### WORK INSTRUCTION
Give the data again in full, without pictures.

### RECORDS SHOWN
============================================================

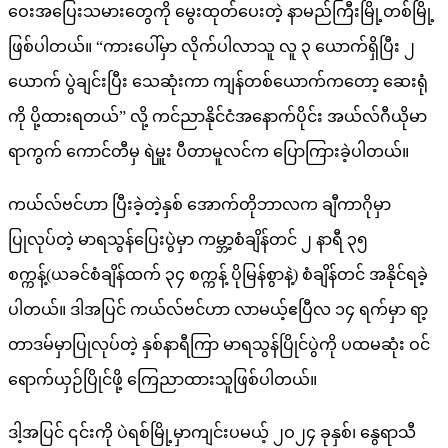
ဝေးအပြေးသမားတွေကို မွေးထုတ်ပေးတဲ့ နာမည်ကြီးမြို့တစ်မြို့
ဖြစ်ပါတယ်။ “ကားပေါ်မှာ လိုက်ပါလာသူ လူ ၃ ယောက်ရှိပြီး ၂
ယောက် ပွဲချင်းပြီး သေဆုံးကာ ကျန်တစ်ယောက်ကတော့ ဆေးရုံ
ကို ပို့ထားရတယ်” လို့ ကင်ညာနိုင်ငံအနောက်ပိုင်း အယ်လ်ဂီယိုမာ
ရာကွက် ကောင်တီမှ ရဲမှူး ပီတာမူလင်က ပြောကြားခဲ့ပါတယ်။
ကယ်လ်ဗင်ဟာ ပြီးခဲ့တဲ့နှစ် အောက်တိုဘာလက ချီကာဂိုမှာ
ပြုလုပ်တဲ့ မာရသွန်ပြေးပွဲမှာ ကမ္ဘာ့စံချိန်တင် ၂ နာရီ ၃၅
စက္ကန့်(ယခင်စံချိန်ထက် ၃၄ စက္ကန့် ပိုမြန်စွာနဲ့) စံချိန်တင် အနိုင်ရခဲ့
ပါတယ်။ ဒါအပြင် ကယ်လ်ဗင်ဟာ လာမယ့်ဧပြီလ ၁၄ ရက်မှာ ရာ့
တာဒမ်မှာပြုလုပ်တဲ့ နှစ်နာရီကြာ မာရသွန်ပြိုင်ပွဲကို ပထမဆုံး ဝင်
ရောက်ယှဉ်ပြိုင်ဖို့ ကြေညာထားသူဖြစ်ပါတယ်။
ဒါ့အပြင် ၎င်းကို ပဲရစ်မြို့မှာကျင်းပမယ့် ၂ဝ၂၄ ခုနှစ်၊ နွေရာသီ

============================================================

### SOLUTION FOR THIS EXERCISE
ဝေးအပြေးသမားတွေကို မွေးထုတ်ပေးတဲ့ နာမည်ကြီးမြို့တစ်မြို့
ဖြစ်ပါတယ်။ “ကားပေါ်မှာ လိုက်ပါလာသူ လူ ၃ ယောက်ရှိပြီး ၂
ယောက် ပွဲချင်းပြီး သေဆုံးကာ ကျန်တစ်ယောက်ကတော့ ဆေးရုံ
ကို ပို့ထားရတယ်” လို့ ကင်ညာနိုင်ငံအနောက်ပိုင်း အယ်လ်ဂီယိုမာ
ရာကွက် ကောင်တီမှ ရဲမှူး ပီတာမူလင်က ပြောကြားခဲ့ပါတယ်။
ကယ်လ်ဗင်ဟာ ပြီးခဲ့တဲ့နှစ် အောက်တိုဘာလက ချီကာဂိုမှာ
ပြုလုပ်တဲ့ မာရသွန်ပြေးပွဲမှာ ကမ္ဘာ့စံချိန်တင် ၂ နာရီ ၃၅
စက္ကန့်(ယခင်စံချိန်ထက် ၃၄ စက္ကန့် ပိုမြန်စွာနဲ့) စံချိန်တင် အနိုင်ရခဲ့
ပါတယ်။ ဒါအပြင် ကယ်လ်ဗင်ဟာ လာမယ့်ဧပြီလ ၁၄ ရက်မှာ ရာ့
တာဒမ်မှာပြုလုပ်တဲ့ နှစ်နာရီကြာ မာရသွန်ပြိုင်ပွဲကို ပထမဆုံး ဝင်
ရောက်ယှဉ်ပြိုင်ဖို့ ကြေညာထားသူဖြစ်ပါတယ်။
ဒါ့အပြင် ၎င်းကို ပဲရစ်မြို့မှာကျင်းပမယ့် ၂ဝ၂၄ ခုနှစ်၊ နွေရာသီ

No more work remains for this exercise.